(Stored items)

■ ■ ■ ■

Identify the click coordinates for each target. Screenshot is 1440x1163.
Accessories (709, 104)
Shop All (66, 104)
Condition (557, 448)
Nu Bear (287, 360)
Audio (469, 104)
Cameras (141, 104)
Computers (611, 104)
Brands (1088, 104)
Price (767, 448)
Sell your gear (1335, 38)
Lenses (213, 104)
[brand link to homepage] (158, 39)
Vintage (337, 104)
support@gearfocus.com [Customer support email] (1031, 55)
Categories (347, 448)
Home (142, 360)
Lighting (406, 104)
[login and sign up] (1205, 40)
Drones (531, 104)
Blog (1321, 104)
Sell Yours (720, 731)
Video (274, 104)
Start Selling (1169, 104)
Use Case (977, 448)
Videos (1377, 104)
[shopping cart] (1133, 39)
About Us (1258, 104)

■ ■ ■ ■

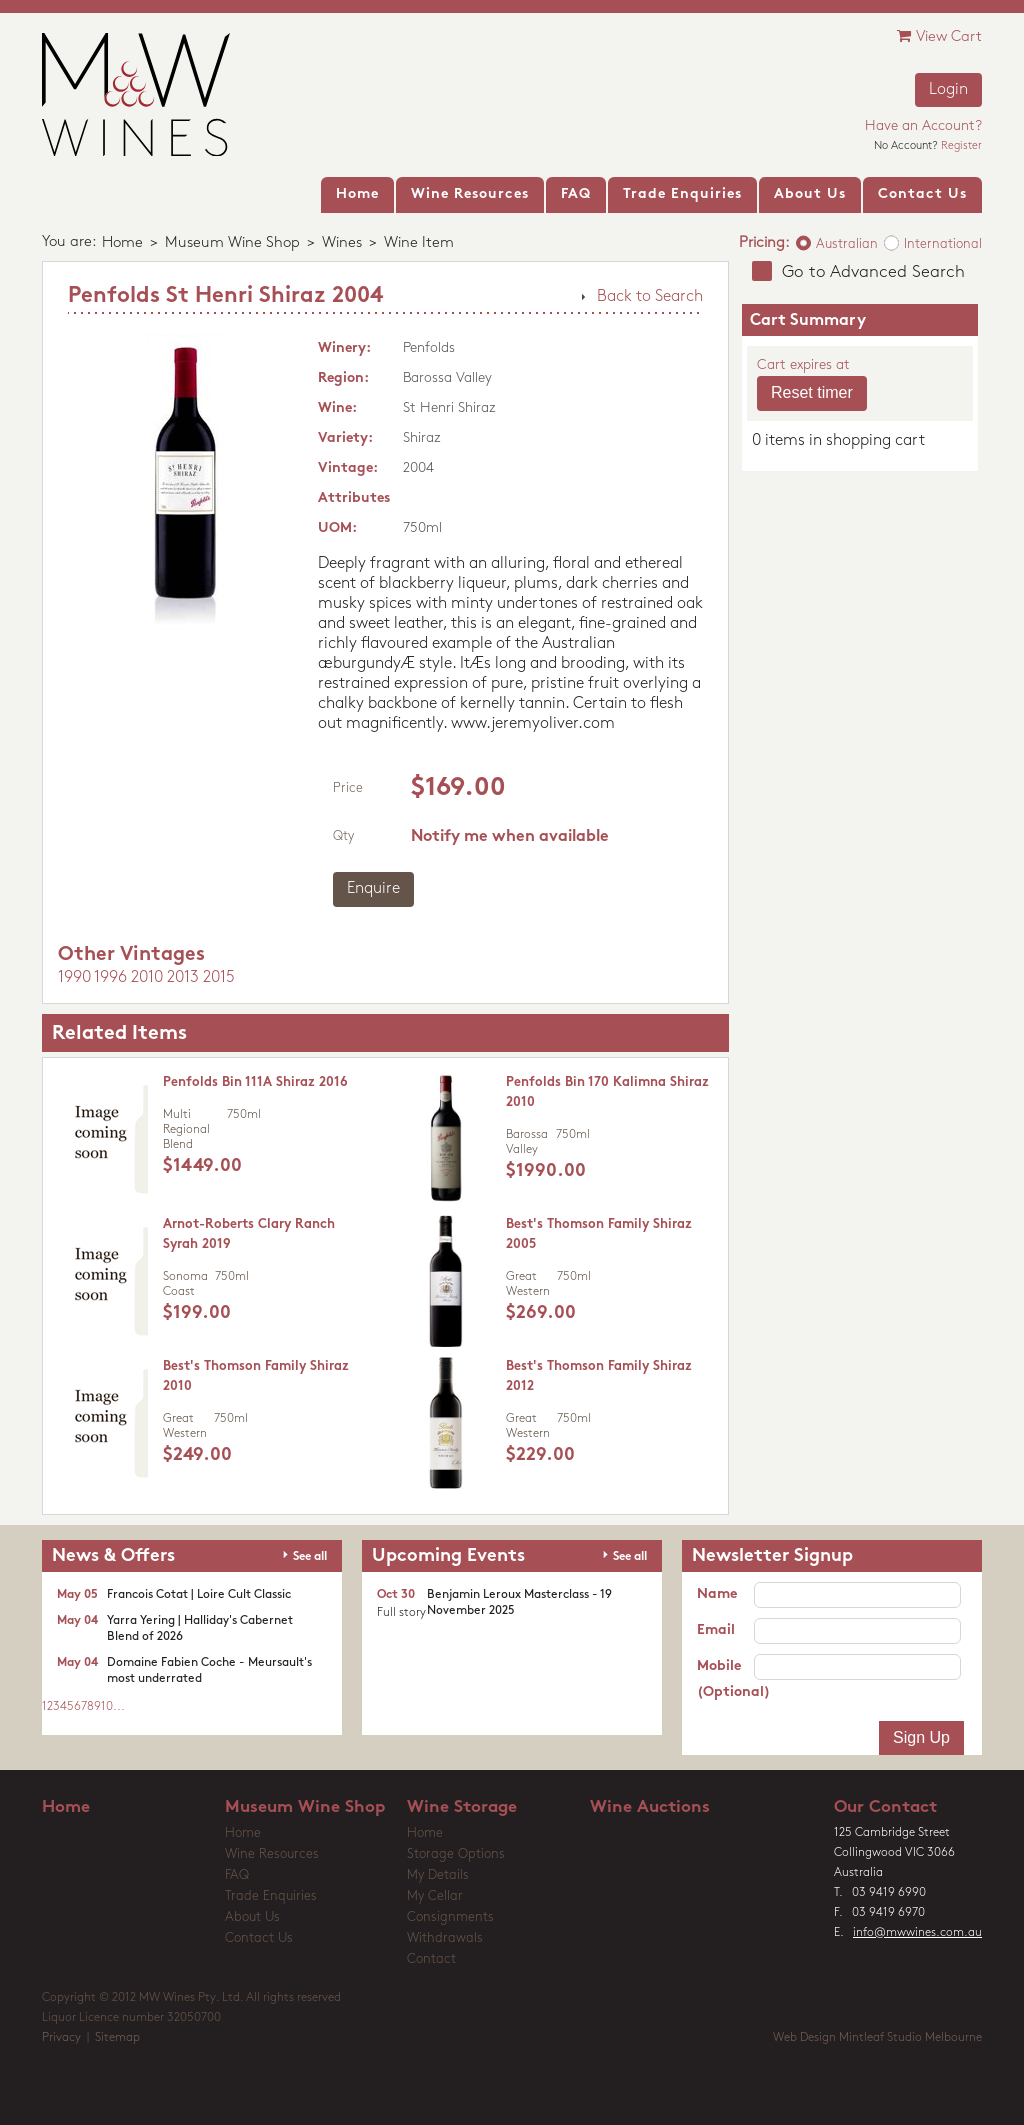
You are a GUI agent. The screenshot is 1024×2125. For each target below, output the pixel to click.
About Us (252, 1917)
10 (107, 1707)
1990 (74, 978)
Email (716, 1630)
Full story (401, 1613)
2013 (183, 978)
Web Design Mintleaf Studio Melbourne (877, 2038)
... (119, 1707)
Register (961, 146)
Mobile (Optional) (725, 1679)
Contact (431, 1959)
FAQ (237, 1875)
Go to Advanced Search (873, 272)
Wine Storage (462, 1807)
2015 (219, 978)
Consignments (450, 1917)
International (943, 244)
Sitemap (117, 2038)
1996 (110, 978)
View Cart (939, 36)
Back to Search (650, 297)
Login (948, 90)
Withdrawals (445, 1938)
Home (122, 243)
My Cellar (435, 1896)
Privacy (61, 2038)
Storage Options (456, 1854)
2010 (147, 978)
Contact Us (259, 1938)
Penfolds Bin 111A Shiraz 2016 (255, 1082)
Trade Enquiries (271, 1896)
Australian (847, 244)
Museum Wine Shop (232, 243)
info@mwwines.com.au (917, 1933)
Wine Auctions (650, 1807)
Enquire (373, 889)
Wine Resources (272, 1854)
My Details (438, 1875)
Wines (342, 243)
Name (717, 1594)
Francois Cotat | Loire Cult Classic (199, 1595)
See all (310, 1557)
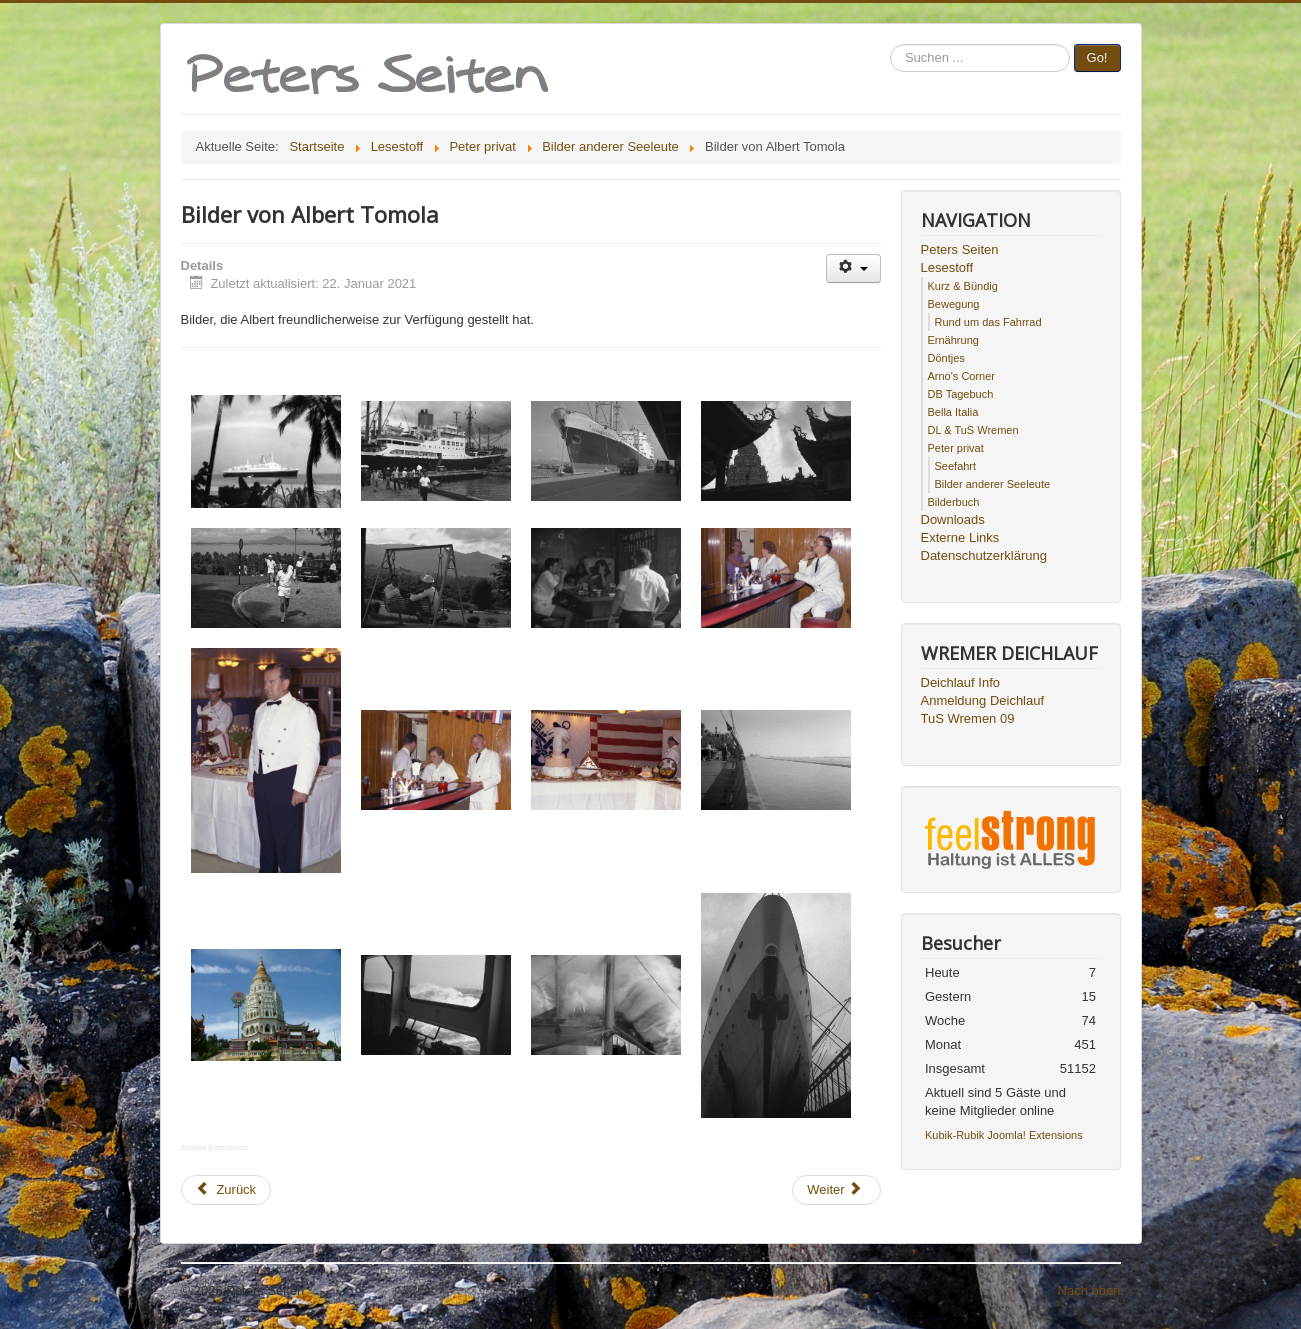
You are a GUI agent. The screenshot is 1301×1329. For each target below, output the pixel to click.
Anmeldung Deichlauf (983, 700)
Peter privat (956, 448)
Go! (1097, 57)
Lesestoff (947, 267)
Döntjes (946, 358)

■ ■ ■ ■

## Task brief:
Repeat word for word the lines above that run from the line containing "Identify the click" through the line containing "About Us (1258, 104)", both ends included, and nothing else.

## Result of this exercise:
Identify the click coordinates for each target. Screenshot is 1440x1163.
Accessories (709, 104)
Shop All (66, 104)
Condition (557, 448)
Nu Bear (287, 360)
Audio (469, 104)
Cameras (141, 104)
Computers (611, 104)
Brands (1088, 104)
Price (767, 448)
Sell your gear (1335, 38)
Lenses (213, 104)
[brand link to homepage] (158, 39)
Vintage (337, 104)
support@gearfocus.com [Customer support email] (1031, 55)
Categories (347, 448)
Home (142, 360)
Lighting (406, 104)
[login and sign up] (1205, 40)
Drones (531, 104)
Blog (1321, 104)
Sell Yours (720, 731)
Video (274, 104)
Start Selling (1169, 104)
Use Case (977, 448)
Videos (1377, 104)
[shopping cart] (1133, 39)
About Us (1258, 104)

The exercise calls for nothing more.